---------- Exercise input ----------

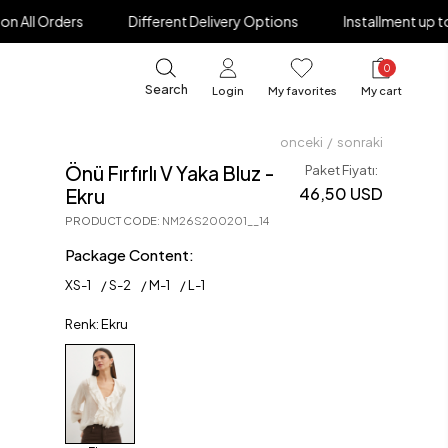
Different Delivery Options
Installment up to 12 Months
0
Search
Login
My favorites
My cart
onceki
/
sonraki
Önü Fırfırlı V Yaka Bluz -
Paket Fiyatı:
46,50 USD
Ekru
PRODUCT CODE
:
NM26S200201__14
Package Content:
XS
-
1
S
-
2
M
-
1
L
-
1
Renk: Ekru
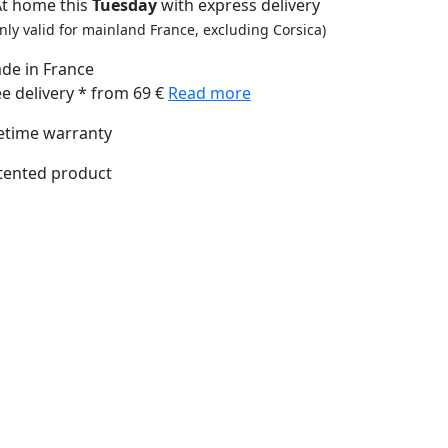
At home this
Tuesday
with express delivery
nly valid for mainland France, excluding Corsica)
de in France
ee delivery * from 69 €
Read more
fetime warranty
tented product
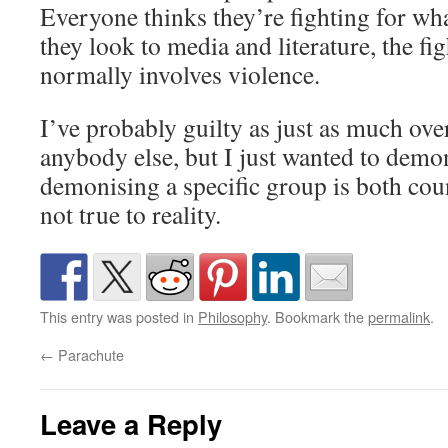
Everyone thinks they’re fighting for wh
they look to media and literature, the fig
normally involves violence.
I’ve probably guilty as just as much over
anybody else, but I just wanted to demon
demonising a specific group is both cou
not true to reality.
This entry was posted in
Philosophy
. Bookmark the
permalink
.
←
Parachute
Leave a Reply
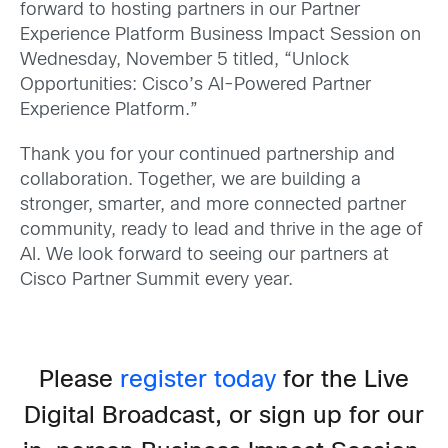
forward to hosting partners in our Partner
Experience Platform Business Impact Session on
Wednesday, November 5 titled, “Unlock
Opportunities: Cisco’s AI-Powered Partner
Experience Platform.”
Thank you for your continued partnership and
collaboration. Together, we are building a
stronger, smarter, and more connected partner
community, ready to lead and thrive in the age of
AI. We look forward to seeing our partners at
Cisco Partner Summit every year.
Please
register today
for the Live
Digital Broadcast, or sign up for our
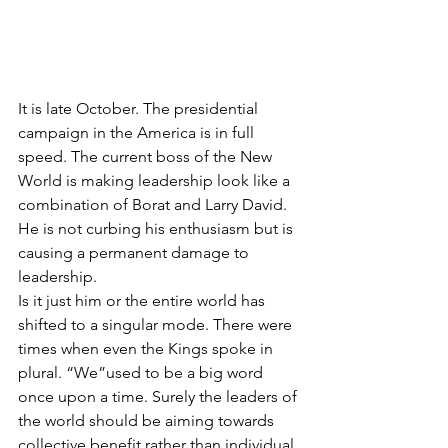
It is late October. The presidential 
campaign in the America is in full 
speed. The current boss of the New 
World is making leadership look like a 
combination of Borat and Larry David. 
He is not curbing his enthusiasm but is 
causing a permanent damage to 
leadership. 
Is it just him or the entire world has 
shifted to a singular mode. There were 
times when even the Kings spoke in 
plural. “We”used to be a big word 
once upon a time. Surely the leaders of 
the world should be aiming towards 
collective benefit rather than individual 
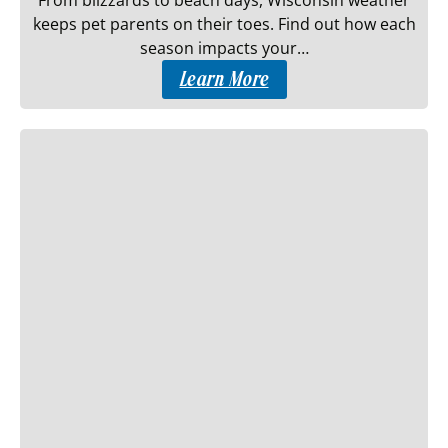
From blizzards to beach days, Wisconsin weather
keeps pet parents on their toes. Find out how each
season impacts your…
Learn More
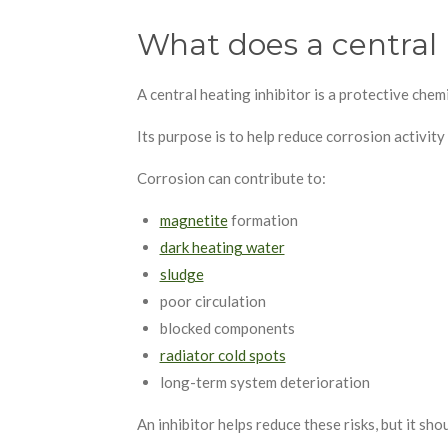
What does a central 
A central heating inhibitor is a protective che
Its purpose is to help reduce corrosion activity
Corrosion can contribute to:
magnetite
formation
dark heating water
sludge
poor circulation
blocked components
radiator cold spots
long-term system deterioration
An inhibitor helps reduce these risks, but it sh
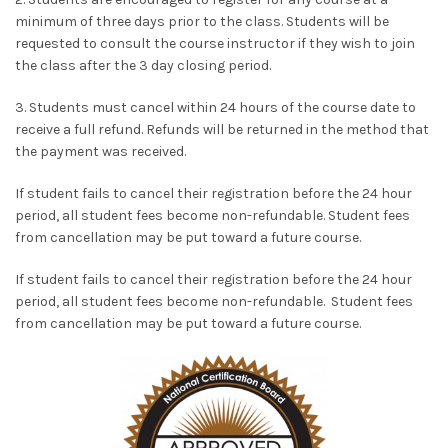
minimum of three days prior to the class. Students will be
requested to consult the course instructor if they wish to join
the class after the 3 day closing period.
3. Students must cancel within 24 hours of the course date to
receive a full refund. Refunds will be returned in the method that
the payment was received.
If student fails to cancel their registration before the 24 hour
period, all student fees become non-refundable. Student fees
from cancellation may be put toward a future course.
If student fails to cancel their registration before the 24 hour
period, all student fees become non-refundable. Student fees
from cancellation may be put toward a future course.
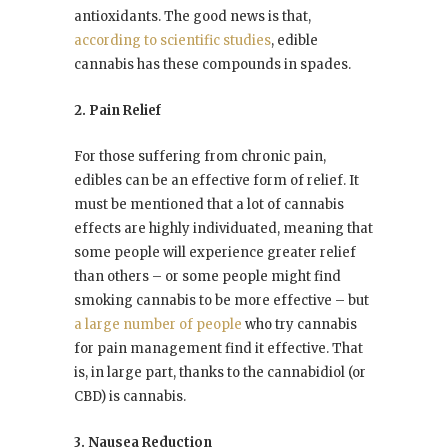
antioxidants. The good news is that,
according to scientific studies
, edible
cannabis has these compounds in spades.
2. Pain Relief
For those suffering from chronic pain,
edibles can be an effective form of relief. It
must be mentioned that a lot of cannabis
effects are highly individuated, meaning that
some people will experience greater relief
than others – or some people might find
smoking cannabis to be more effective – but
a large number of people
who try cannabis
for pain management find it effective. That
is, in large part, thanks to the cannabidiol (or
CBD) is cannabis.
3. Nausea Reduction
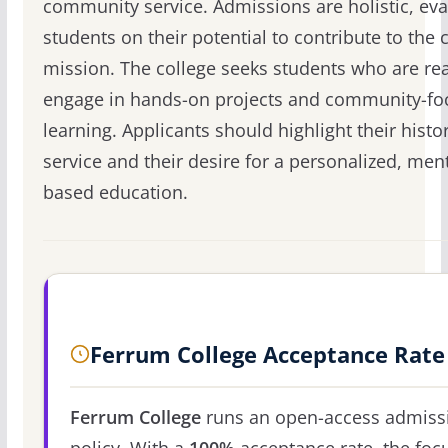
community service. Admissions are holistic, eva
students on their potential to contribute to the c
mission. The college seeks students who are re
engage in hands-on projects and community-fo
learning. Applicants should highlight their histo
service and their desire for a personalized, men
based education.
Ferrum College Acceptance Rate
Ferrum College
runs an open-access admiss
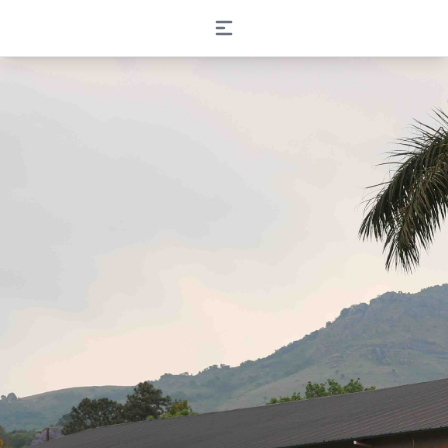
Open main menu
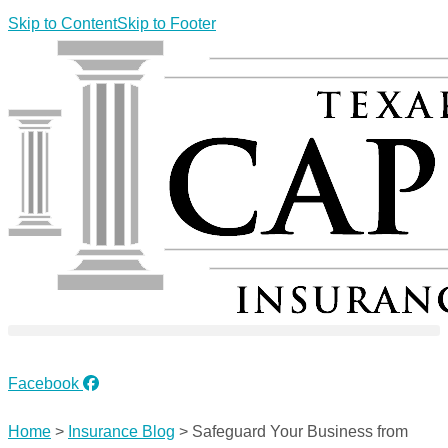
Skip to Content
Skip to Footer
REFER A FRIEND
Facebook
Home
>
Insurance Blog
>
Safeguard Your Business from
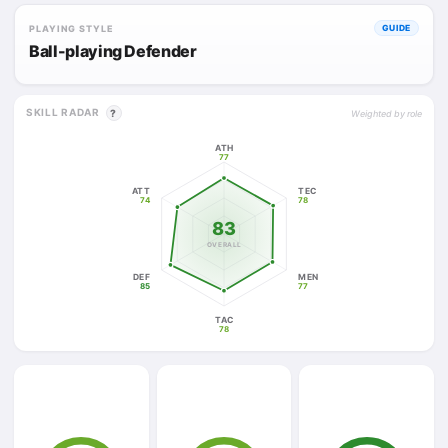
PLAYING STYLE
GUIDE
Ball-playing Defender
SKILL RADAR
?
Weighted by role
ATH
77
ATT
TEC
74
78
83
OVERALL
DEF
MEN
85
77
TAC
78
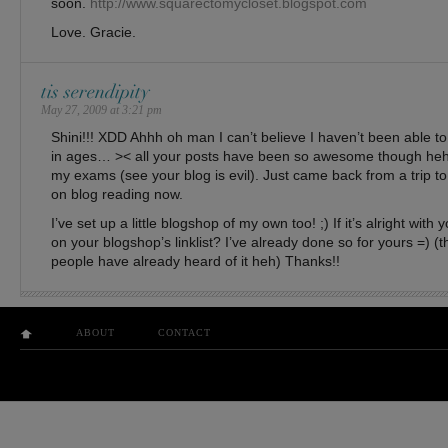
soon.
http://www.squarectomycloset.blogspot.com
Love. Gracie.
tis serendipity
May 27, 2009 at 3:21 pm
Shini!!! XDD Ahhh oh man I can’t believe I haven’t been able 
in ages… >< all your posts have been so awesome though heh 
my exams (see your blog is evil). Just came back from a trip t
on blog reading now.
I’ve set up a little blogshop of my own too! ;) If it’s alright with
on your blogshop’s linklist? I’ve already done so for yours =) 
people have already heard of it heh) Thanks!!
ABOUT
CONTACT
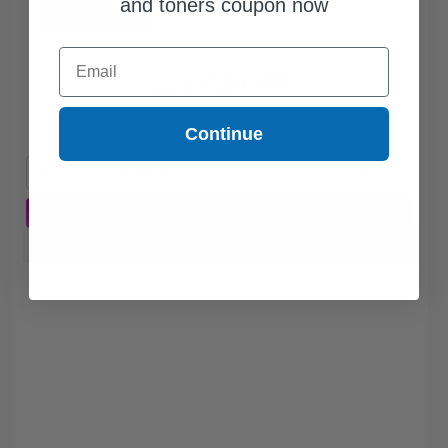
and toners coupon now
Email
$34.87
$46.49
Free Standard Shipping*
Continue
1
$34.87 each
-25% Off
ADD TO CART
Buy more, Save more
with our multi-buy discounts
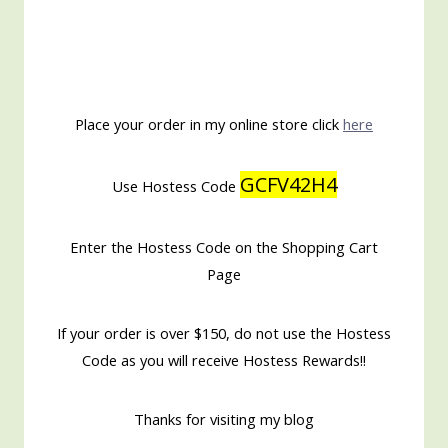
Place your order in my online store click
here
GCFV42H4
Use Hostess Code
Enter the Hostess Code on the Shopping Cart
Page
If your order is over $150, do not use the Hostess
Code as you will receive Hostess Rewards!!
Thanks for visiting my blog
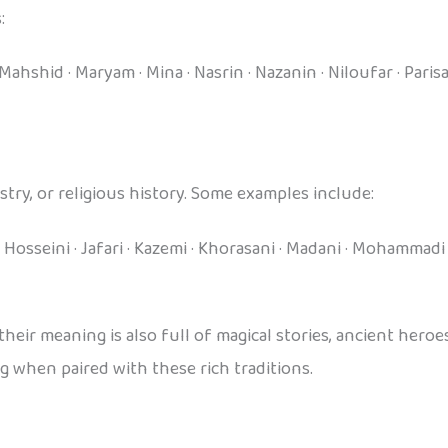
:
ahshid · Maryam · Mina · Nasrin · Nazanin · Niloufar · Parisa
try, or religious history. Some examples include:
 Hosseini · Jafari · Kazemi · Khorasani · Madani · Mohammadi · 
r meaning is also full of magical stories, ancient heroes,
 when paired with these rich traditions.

----------

#### Prompt:
Start at the first line and set down all of the data exactly, passing over the pictures.

#### Solution to the exercise:
Different Delivery Options
Installment up to 12 Months
0
Search
Login
My favorites
My cart
onceki
/
sonraki
Önü Fırfırlı V Yaka Bluz -
Paket Fiyatı:
46,50 USD
Ekru
PRODUCT CODE
:
NM26S200201__14
Package Content:
XS
-
1
S
-
2
M
-
1
L
-
1
Renk: Ekru
At home this
Tuesday
with express delivery
nly valid for mainland France, excluding Corsica)
de in France
ee delivery * from 69 €
Read more
fetime warranty
tented product
Everyone thinks they’re fighting for wh
they look to media and literature, the fig
normally involves violence.
I’ve probably guilty as just as much over
anybody else, but I just wanted to demon
demonising a specific group is both cou
not true to reality.
This entry was posted in
Philosophy
. Bookmark the
permalink
.
←
Parachute
Leave a Reply
forward to hosting partners in our Partner
Experience Platform Business Impact Session on
Wednesday, November 5 titled, “Unlock
Opportunities: Cisco’s AI-Powered Partner
Experience Platform.”
Thank you for your continued partnership and
collaboration. Together, we are building a
stronger, smarter, and more connected partner
community, ready to lead and thrive in the age of
AI. We look forward to seeing our partners at
Cisco Partner Summit every year.
Please
register today
for the Live
Digital Broadcast, or sign up for our
It is late October. The presidential 
campaign in the America is in full 
speed. The current boss of the New 
World is making leadership look like a 
combination of Borat and Larry David. 
He is not curbing his enthusiasm but is 
causing a permanent damage to 
leadership. 
Is it just him or the entire world has 
shifted to a singular mode. There were 
times when even the Kings spoke in 
plural. “We”used to be a big word 
once upon a time. Surely the leaders of 
the world should be aiming towards 
collective benefit rather than individual 
From blizzards to beach days, Wisconsin weather
keeps pet parents on their toes. Find out how each
season impacts your…
Learn More
What does a central 
A central heating inhibitor is a protective che
Its purpose is to help reduce corrosion activity
Corrosion can contribute to:
magnetite
formation
dark heating water
sludge
poor circulation
blocked components
radiator cold spots
long-term system deterioration
An inhibitor helps reduce these risks, but it sh
minimum of three days prior to the class. Students will be
requested to consult the course instructor if they wish to join
the class after the 3 day closing period.
3. Students must cancel within 24 hours of the course date to
receive a full refund. Refunds will be returned in the method that
the payment was received.
If student fails to cancel their registration before the 24 hour
period, all student fees become non-refundable. Student fees
from cancellation may be put toward a future course.
If student fails to cancel their registration before the 24 hour
period, all student fees become non-refundable. Student fees
from cancellation may be put toward a future course.
antioxidants. The good news is that,
according to scientific studies
, edible
cannabis has these compounds in spades.
2. Pain Relief
For those suffering from chronic pain,
edibles can be an effective form of relief. It
must be mentioned that a lot of cannabis
effects are highly individuated, meaning that
some people will experience greater relief
than others – or some people might find
smoking cannabis to be more effective – but
a large number of people
who try cannabis
for pain management find it effective. That
is, in large part, thanks to the cannabidiol (or
CBD) is cannabis.
3. Nausea Reduction
community service. Admissions are holistic, eva
students on their potential to contribute to the c
mission. The college seeks students who are re
engage in hands-on projects and community-fo
learning. Applicants should highlight their histo
service and their desire for a personalized, men
based education.
Ferrum College Acceptance Rate
Ferrum College
runs an open-access admiss
Open main menu
Skip to Content
Skip to Footer
REFER A FRIEND
Facebook
Home
>
Insurance Blog
>
Safeguard Your Business from
PLAYING STYLE
GUIDE
Ball-playing Defender
SKILL RADAR
?
Weighted by role
ATH
77
ATT
TEC
74
78
83
OVERALL
DEF
MEN
85
77
TAC
78
soon.
http://www.squarectomycloset.blogspot.com
Love. Gracie.
tis serendipity
May 27, 2009 at 3:21 pm
Shini!!! XDD Ahhh oh man I can’t believe I haven’t been able 
in ages… >< all your posts have been so awesome though heh 
my exams (see your blog is evil). Just came back from a trip t
on blog reading now.
I’ve set up a little blogshop of my own too! ;) If it’s alright with
on your blogshop’s linklist? I’ve already done so for yours =) 
people have already heard of it heh) Thanks!!
ABOUT
CONTACT
and toners coupon now
Email
$34.87
$46.49
Free Standard Shipping*
Continue
1
$34.87 each
-25% Off
ADD TO CART
Buy more, Save more
with our multi-buy discounts
Place your order in my online store click
here
GCFV42H4
Use Hostess Code
Enter the Hostess Code on the Shopping Cart
Page
If your order is over $150, do not use the Hostess
Code as you will receive Hostess Rewards!!
Thanks for visiting my blog
:
ahshid · Maryam · Mina · Nasrin · Nazanin · Niloufar · Parisa
try, or religious history. Some examples include:
 Hosseini · Jafari · Kazemi · Khorasani · Madani · Mohammadi · 
r meaning is also full of magical stories, ancient heroes,
 when paired with these rich traditions.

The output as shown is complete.